Герман на «добычу» и на «охоту» не обиделся. О странных обычаях воительниц он был наслышан; еще до того, как направил свой путь на остров амазонок. Что привело его сюда? Он и сам не смог бы сказать. Может, чудовищная скука и тоска? Единственный из богов, покинувших Олимп, Гермес не решился поверить Сизоворонкину до конца. Его слова о перевоплощениях, о новых жизнях доверия у плутоватого бога торговли не вызвали. Чтобы поверить в это, нужно было умереть и возродиться, ну… или встретить кого-то из богов, кто такую процедуру успешно прошел. Гермес выбрал второе. Он бродил по землям, благо, границ пока никто не устанавливал, но никого из олимпийцев пока не встретил. Естественной смерти он не боялся – поддерживал тело и дух в достойном состоянии целебным эликсиром из того самого грубого бокала, который сейчас валялся на траве. Это был двенадцатый, утерянный экземпляр из волшебного сервиза олимпийской трапезной. Легенду о том, что этот артефакт отец богов Кронос продул в карты таинственному Жиду, он сочинил и разнес по Олимпу сам. В действительности же бог воров украл один «стаканчик» – из чистой любви к собственному искусству, как и стадо коров у Аполлона, скипетр у Зевса, трезубец у Посейдона… и многое-многое другое. Последним его подвигом была кража Книги. Именно она, да еще каменный граненый стакан каким-то вывертом судьбы оказались с Гермесом в тварном мире. Волшебный сосуд поддерживал его телесное равновесие, а Книга Сизоворонкина – душевное. В самые трагичные, горькие моменты своей долгой жизни он вспоминал слова (опять-таки Лешкины… точнее неизвестного богу мудреца, которого тот цитировал): «Как не впасть мне в отчаяние…» – и открывал Книгу. Строки на предвечном языке исцеляли душевные раны, заполняли душу бодростью и толкали на новые подвиги. Например, на такой, который ему предстояло свершить сейчас. Или которые. Словосочетание «право первой добычи» заставляло трепетать не только душу, но и некоторые части тела.
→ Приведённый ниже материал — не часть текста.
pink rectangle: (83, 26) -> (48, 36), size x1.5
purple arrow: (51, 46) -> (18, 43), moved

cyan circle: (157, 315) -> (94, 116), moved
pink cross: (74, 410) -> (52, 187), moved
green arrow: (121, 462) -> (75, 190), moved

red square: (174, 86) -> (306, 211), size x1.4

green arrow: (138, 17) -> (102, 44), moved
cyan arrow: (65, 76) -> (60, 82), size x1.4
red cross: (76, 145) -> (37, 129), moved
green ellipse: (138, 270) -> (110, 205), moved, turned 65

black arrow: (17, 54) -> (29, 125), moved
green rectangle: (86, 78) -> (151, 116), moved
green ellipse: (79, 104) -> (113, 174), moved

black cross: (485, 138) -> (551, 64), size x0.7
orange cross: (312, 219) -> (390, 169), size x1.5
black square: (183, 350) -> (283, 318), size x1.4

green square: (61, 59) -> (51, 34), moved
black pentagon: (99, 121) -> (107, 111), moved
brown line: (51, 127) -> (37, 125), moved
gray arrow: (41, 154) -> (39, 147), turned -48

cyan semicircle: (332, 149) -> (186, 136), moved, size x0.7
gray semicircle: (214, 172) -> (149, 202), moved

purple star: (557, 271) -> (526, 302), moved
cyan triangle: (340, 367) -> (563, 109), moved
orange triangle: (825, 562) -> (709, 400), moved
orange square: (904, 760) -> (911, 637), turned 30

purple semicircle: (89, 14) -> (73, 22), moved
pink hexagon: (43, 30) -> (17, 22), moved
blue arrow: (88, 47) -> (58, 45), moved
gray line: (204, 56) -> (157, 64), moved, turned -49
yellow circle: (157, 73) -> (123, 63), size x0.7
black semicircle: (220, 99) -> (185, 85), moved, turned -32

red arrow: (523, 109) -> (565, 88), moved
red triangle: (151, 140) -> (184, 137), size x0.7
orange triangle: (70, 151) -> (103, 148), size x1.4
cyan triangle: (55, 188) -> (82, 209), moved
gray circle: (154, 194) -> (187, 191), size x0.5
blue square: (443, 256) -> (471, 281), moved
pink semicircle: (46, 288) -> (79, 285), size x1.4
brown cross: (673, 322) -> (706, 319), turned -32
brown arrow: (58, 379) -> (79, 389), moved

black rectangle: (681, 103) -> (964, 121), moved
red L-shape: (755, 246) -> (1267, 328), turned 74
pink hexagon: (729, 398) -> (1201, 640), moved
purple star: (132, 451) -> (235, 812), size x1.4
Вокруг все пришло в движение. Всего амазонок было шесть. И сейчас они привычно быстро разбивали походный бивак. Несколько выбивалась из общей картины смущенная Майя. Она ходила, поминутно оглядываясь на Германа, который по-прежнему стоял как столб посреди поляны, и не принимала участия в общем «веселье».

– Потому что ей придется веселиться позже – догадался Герман-Гермес, – сейчас дамы пообедают; может, и меня накормят. А потом оставят красавицу со мной наедине. Ну, держись, Майя!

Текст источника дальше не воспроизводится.